Cette Union des vignerons associés des monts de Bourgogne (UVAMB) est née de la volonté de trois des cinq associés d’un précédent mariage, Blasons de Bourgogne, « aller plus loin dans l’intégration de leur structure, avec une stratégie commerciale commune », souligne Michel Barraud, son président, également à la tête de la cave de Prissé. Cette dernière s’illustre depuis plusieurs années par des moissons de médailles, servies par une politique de cuvées parcellaires, à travers les noms de communes et les lieux-dits de l’appellation régionale (macon-verzé-croix-jarrier, par exemple) et les climats de Saint-Véran, qui font l’objet d’une démarche de classement en premiers crus.

Sans oublier 6 hectares en Pouilly-fuissé, seigneur de la Bourgogne méridionale. « Cela est possible parce que les Terres Secrètes ont conservé les trois outils de vinification des trois caves locales qui ont fusionné en 1998. Ce n’est pas forcément le choix le plus rationnel à première vue, mais c’est celui de la qualité. Il nous permet de gérer des sélections fines au moment des vendanges », explique Michel Barraud, heureux aussi de continuer à faire vivre le très beau chai Art déco de 1929, à Verzé, consacré aux blancs de Mâcon, et celui en pierre du pays de Sologny, spécialisé dans les rouges -15% de la production, en AOC Mâcon pour les gamays, AOC Bourgogne pour les pinots.

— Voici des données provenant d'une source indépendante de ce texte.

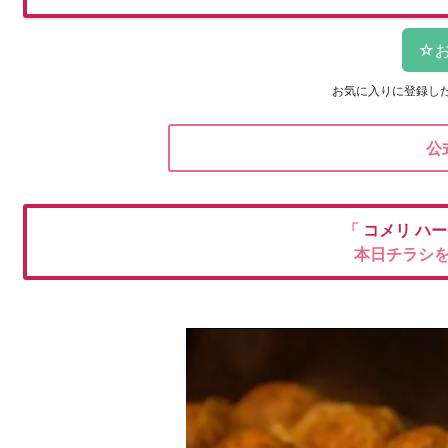
お気に入りに登録し
公
「
コメリ
ハー
本日チラシ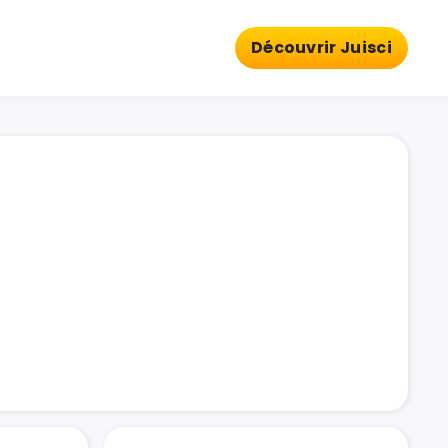
Découvrir Juisci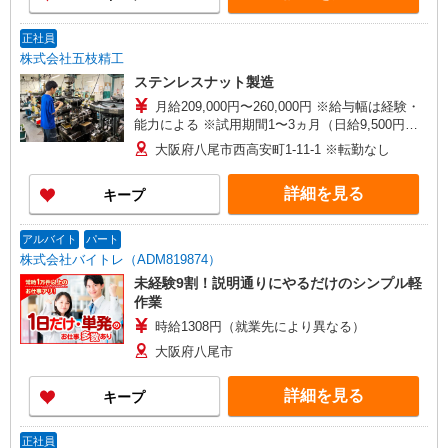
あり）
正社員
株式会社五枝精工
ステンレスナット製造
月給209,000円〜260,000円 ※給与幅は経験・
能力による ※試用期間1〜3ヵ月（日給9,500円）
能力により試用期間短縮あり ※別途、皆勤手
大阪府八尾市西高安町1-11-1 ※転勤なし
当、家族手当あり
詳細を見る
キープ
アルバイト
パート
株式会社バイトレ（ADM819874）
未経験9割！説明通りにやるだけのシンプル軽
作業
時給1308円（就業先により異なる）
大阪府八尾市
詳細を見る
キープ
正社員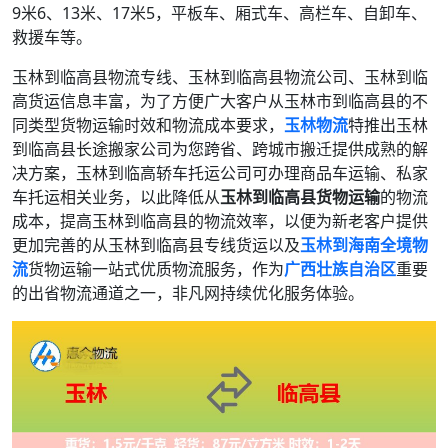
9米6、13米、17米5，平板车、厢式车、高栏车、自卸车、
救援车等。
玉林到临高县物流专线、玉林到临高县物流公司、玉林到临
高货运信息丰富，为了方便广大客户从玉林市到临高县的不
同类型货物运输时效和物流成本要求，
玉林物流
特推出玉林
到临高县长途搬家公司为您跨省、跨城市搬迁提供成熟的解
决方案，玉林到临高轿车托运公司可办理商品车运输、私家
车托运相关业务，以此降低从
玉林到临高县货物运输
的物流
成本，提高玉林到临高县的物流效率，以便为新老客户提供
更加完善的从玉林到临高县专线货运以及
玉林到海南全境物
流
货物运输一站式优质物流服务，作为
广西壮族自治区
重要
的出省物流通道之一，非凡网持续优化服务体验。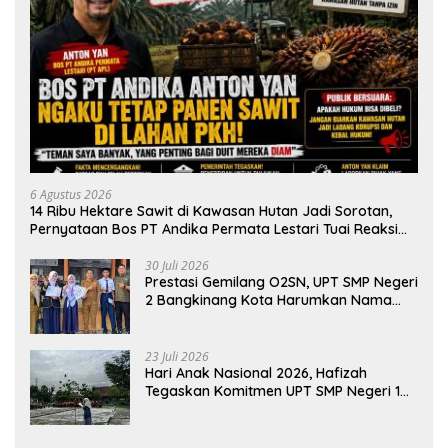
6 Agustus 2026
14 Ribu Hektare Sawit di Kawasan Hutan Jadi Sorotan,
Pernyataan Bos PT Andika Permata Lestari Tuai Reaksi
Publik
30 Juli 2026
Prestasi Gemilang O2SN, UPT SMP Negeri
2 Bangkinang Kota Harumkan Nama
Kampar di Tingkat Provins
23 Juli 2026
Hari Anak Nasional 2026, Hafizah
Tegaskan Komitmen UPT SMP Negeri 1
Salo Wujudkan Sekolah Ramah Anak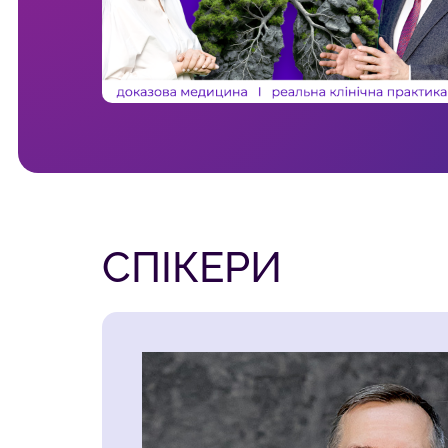
СПІКЕРИ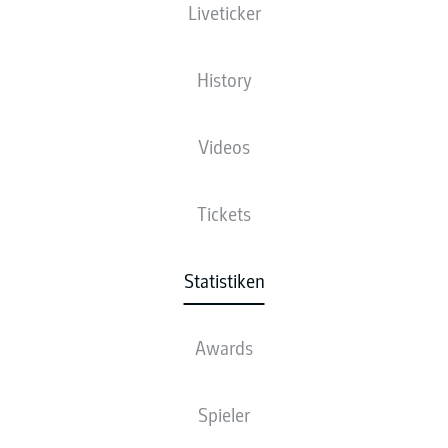
Liveticker
History
Videos
Tickets
Statistiken
Awards
Spieler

La qualité plutôt que le rendement

La cave-vitrine et son caveau se trouvent à Prissé, au coeur du vignoble de Saint-Véran, dont Terres Secrètes est le principal opérateur -un tiers de la surface. Cette coopérative, qui a su convaincre ses adhérents de rechercher la qualité plutôt que les rendements, s’est engagée, il y a trois ans, dans le label Vignerons en développement durable, qui lui impose des normes économiques, sociales et environnementales, parmi lesquelles les labours et les rangs enherbés, pour limiter le recours aux produits chimiques.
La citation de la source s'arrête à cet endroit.